On Friday the markets tumbled as the Egypt protests intensified.
The markets had broken out to the upside, with the the Dow breaking through the 12,000 mark and the S&P 500 breaking through the 1,300 level. Given the intermarket volatility and the breakdown of recent market leaders these were a reassuring sign that the market could continue to drift higher. The hopes of a continued march higher were dashed however as the Egyptian protestors swelled in ranks and the situation intensified. In Egypt, protesters took to the streets by the thousands and the government rolled in tanks, sparking a flight to safety in markets worldwide. As I write, the Dow Jones Industrial Average futures are down an additional 169 points.

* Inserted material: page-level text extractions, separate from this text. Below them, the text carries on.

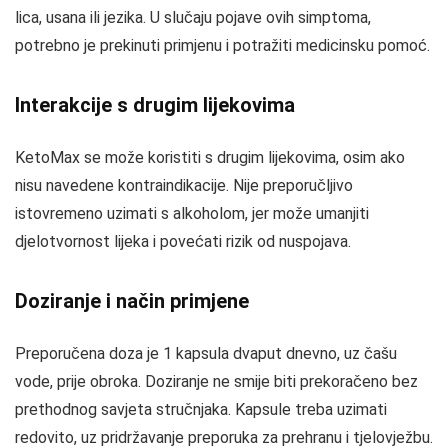
lica, usana ili jezika. U slučaju pojave ovih simptoma,
potrebno je prekinuti primjenu i potražiti medicinsku pomoć.
Interakcije s drugim lijekovima
KetoMax se može koristiti s drugim lijekovima, osim ako
nisu navedene kontraindikacije. Nije preporučljivo
istovremeno uzimati s alkoholom, jer može umanjiti
djelotvornost lijeka i povećati rizik od nuspojava.
Doziranje i način primjene
Preporučena doza je 1 kapsula dvaput dnevno, uz čašu
vode, prije obroka. Doziranje ne smije biti prekoračeno bez
prethodnog savjeta stručnjaka. Kapsule treba uzimati
redovito, uz pridržavanje preporuka za prehranu i tjelovježbu.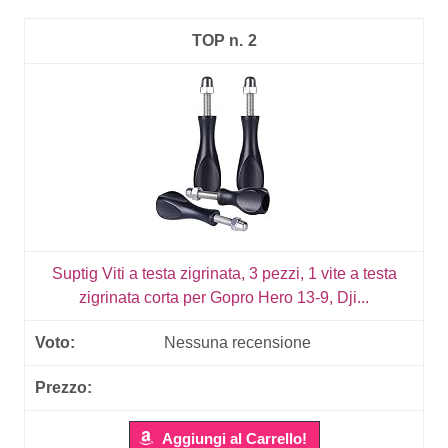
2
Suptig Viti a testa zigrinata, 3 pezzi, 1 vite a testa
zigrinata corta per Gopro Hero 13-9, Dji...
Nessuna recensione
Aggiungi al Carrello!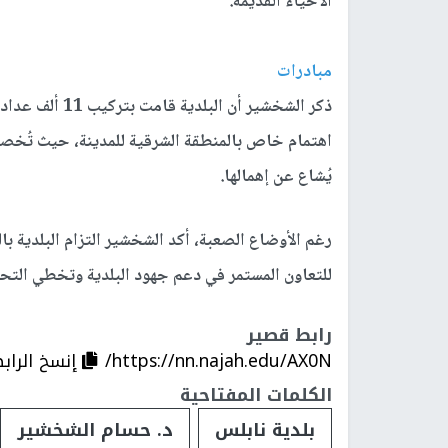
الأحياء القديمة.
مبادرات
ذكر الشخشير أن 
يُشاع عن إهمالها.
رغم الأوضاع الصعبة، أكد الشخشير التزام البلدية ب
للتعاون المستمر في دعم جهود البلدية وتخطي التح
رابط قصير
https://nn.najah.edu/AX0N/
إنسخ الراب
الكلمات المفتاحية
بلدية نابلس
د. حسام الشخشير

I have been on close guard of late, watching for a potential market correction. Bearish clues were emerging in the last few weeks. I was prepared to protect client accounts as needed. I did in fact sell the great majority of stock oriented holdings and a couple bond funds today. I also added a small amount of the gold etf (GLD) to the Inflation Hedges folio. Earlier in the month I reduced portfolio risk by liquidating higher risk assets, such as IWM and MDY (Small Cap & Mid Cap ETFs). As a result our portfolio declines have been minimized.
If these events are the catalyst for a correction, I would expect a correction of no more that 6 to 8%. For now, the longer term trend remains to the upside.